● **Exercise goal**
Would you copy each line of the data below that has "系统管理"?

╔══

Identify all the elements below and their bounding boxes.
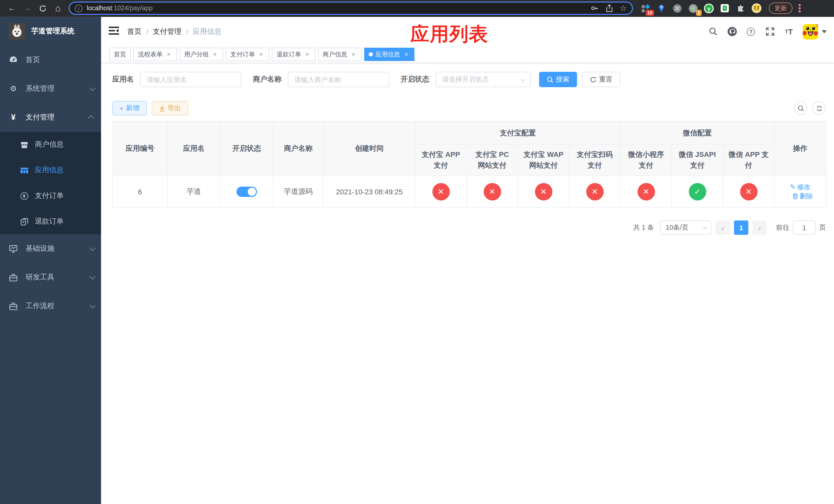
close-icon[interactable]: × — [165, 51, 172, 58]
chevron-down-icon — [703, 225, 707, 229]
avatar — [803, 24, 818, 39]
browser-update-button[interactable]: 更新 — [769, 3, 792, 14]
logo-avatar — [9, 23, 25, 40]
sidebar-item-payment[interactable]: ¥ 支付管理 — [0, 103, 101, 132]
browser-home-icon[interactable]: ⌂ — [51, 2, 65, 15]
sidebar-logo-row[interactable]: 芋道管理系统 — [0, 17, 101, 46]
search-icon — [547, 76, 553, 83]
sidebar-item-app-info[interactable]: 应用信息 — [0, 157, 101, 183]
search-button[interactable]: 搜索 — [539, 72, 577, 87]
merchant-name-input[interactable] — [288, 72, 389, 87]
goto-page-input[interactable] — [793, 221, 815, 235]
browser-reload-icon[interactable] — [36, 2, 49, 15]
url-bar[interactable]: i localhost:1024/pay/app ☆ — [69, 2, 633, 15]
app-name-label: 应用名 — [112, 75, 134, 84]
sidebar-item-system[interactable]: ⚙ 系统管理 — [0, 74, 101, 103]
cross-status-icon: ✕ — [637, 183, 655, 200]
tab-home[interactable]: 首页 — [109, 48, 131, 61]
sidebar-item-workflow[interactable]: 工作流程 — [0, 292, 101, 320]
browser-chrome: ← → ⌂ i localhost:1024/pay/app ☆ 10 — [0, 0, 834, 17]
extension-profile-icon[interactable]: 1 — [688, 3, 698, 13]
sidebar-item-infrastructure[interactable]: 基础设施 — [0, 234, 101, 263]
status-select[interactable]: 请选择开启状态 — [436, 72, 531, 87]
font-size-icon[interactable]: TT — [784, 26, 794, 37]
col-actions: 操作 — [774, 121, 826, 176]
merchant-name-label: 商户名称 — [253, 75, 282, 84]
close-icon[interactable]: × — [258, 51, 265, 58]
cell-alipay-qr: ✕ — [569, 176, 620, 207]
tab-refund-order[interactable]: 退款订单× — [272, 48, 315, 61]
delete-link[interactable]: 删除 — [792, 191, 813, 201]
breadcrumb-home[interactable]: 首页 — [127, 27, 141, 37]
sidebar-item-label: 退款订单 — [35, 217, 64, 226]
close-icon[interactable]: × — [350, 51, 357, 58]
goto-label: 前往 — [776, 223, 789, 232]
url-path: :1024/pay/app — [112, 5, 153, 12]
refresh-table-button[interactable] — [812, 101, 826, 115]
tab-app-info[interactable]: 应用信息× — [364, 48, 414, 61]
cell-app-name: 芋道 — [168, 176, 220, 207]
browser-menu-icon[interactable] — [798, 4, 800, 12]
browser-back-icon[interactable]: ← — [5, 2, 19, 15]
refresh-icon — [816, 105, 822, 112]
edit-link[interactable]: ✎修改 — [790, 182, 810, 191]
user-avatar-wrap[interactable] — [803, 24, 827, 39]
goto-page: 前往 页 — [776, 221, 826, 235]
filter-form: 应用名 商户名称 开启状态 请选择开启状态 搜索 重置 — [112, 72, 620, 87]
sidebar-item-pay-order[interactable]: ¥ 支付订单 — [0, 183, 101, 209]
extension-doc-icon[interactable] — [720, 3, 730, 13]
cross-status-icon: ✕ — [535, 183, 552, 200]
page-1-button[interactable]: 1 — [734, 221, 748, 235]
github-icon[interactable] — [727, 26, 737, 37]
page-size-select[interactable]: 10条/页 — [660, 221, 711, 235]
extension-emoji-icon[interactable] — [751, 3, 762, 13]
browser-forward-icon[interactable]: → — [21, 2, 34, 15]
toolbox-icon — [9, 302, 18, 310]
close-icon[interactable]: × — [403, 51, 410, 58]
next-page-button[interactable]: › — [752, 221, 767, 235]
cell-created: 2021-10-23 08:49:25 — [323, 176, 415, 207]
chevron-down-icon — [90, 85, 96, 91]
tab-user-group[interactable]: 用户分组× — [179, 48, 223, 61]
app-name-input[interactable] — [140, 72, 242, 87]
status-toggle[interactable] — [237, 186, 257, 197]
sidebar-item-refund-order[interactable]: 退款订单 — [0, 209, 101, 234]
help-icon[interactable]: ? — [746, 26, 756, 37]
add-button[interactable]: + 新增 — [112, 101, 147, 115]
export-button[interactable]: 导出 — [152, 101, 188, 115]
tab-pay-order[interactable]: 支付订单× — [226, 48, 269, 61]
password-key-icon[interactable] — [590, 4, 598, 12]
goto-unit: 页 — [819, 223, 826, 232]
status-label: 开启状态 — [401, 75, 429, 84]
yen-icon: ¥ — [9, 113, 18, 121]
extension-grid-icon[interactable]: 10 — [640, 3, 650, 13]
breadcrumb-current: 应用信息 — [193, 27, 222, 37]
tab-merchant-info[interactable]: 商户信息× — [318, 48, 361, 61]
extension-command-icon[interactable]: ⌘ — [672, 3, 682, 13]
sidebar-item-merchant-info[interactable]: 商户信息 — [0, 132, 101, 157]
extension-gem-icon[interactable] — [656, 3, 666, 13]
chevron-down-icon — [822, 30, 827, 33]
extension-puzzle-icon[interactable] — [736, 3, 746, 13]
prev-page-button[interactable]: ‹ — [716, 221, 730, 235]
bookmark-star-icon[interactable]: ☆ — [620, 4, 627, 13]
search-icon[interactable] — [708, 26, 718, 37]
table-mini-actions — [794, 101, 826, 115]
col-app-id: 应用编号 — [113, 121, 168, 176]
extension-y-icon[interactable]: y — [704, 3, 714, 13]
share-icon[interactable] — [606, 4, 613, 12]
toggle-search-button[interactable] — [794, 101, 807, 115]
page-title-annotation: 应用列表 — [410, 22, 488, 47]
close-icon[interactable]: × — [304, 51, 311, 58]
fullscreen-icon[interactable] — [765, 26, 775, 37]
sidebar-item-home[interactable]: 首页 — [0, 46, 101, 74]
col-alipay-pc: 支付宝 PC 网站支付 — [466, 144, 518, 176]
breadcrumb-payment[interactable]: 支付管理 — [153, 27, 181, 37]
sidebar-item-dev-tools[interactable]: 研发工具 — [0, 263, 101, 292]
sidebar: 芋道管理系统 首页 ⚙ 系统管理 ¥ 支付管理 商户信息 — [0, 17, 101, 504]
tab-process-form[interactable]: 流程表单× — [133, 48, 177, 61]
close-icon[interactable]: × — [211, 51, 219, 58]
reset-button[interactable]: 重置 — [582, 72, 620, 87]
site-info-icon[interactable]: i — [75, 4, 83, 12]
collapse-sidebar-icon[interactable] — [109, 26, 119, 36]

╚══

● **Solution for this problem**
sidebar-item-system[interactable]: ⚙ 系统管理 — [0, 74, 101, 103]
sidebar: 芋道管理系统 首页 ⚙ 系统管理 ¥ 支付管理 商户信息 — [0, 17, 101, 504]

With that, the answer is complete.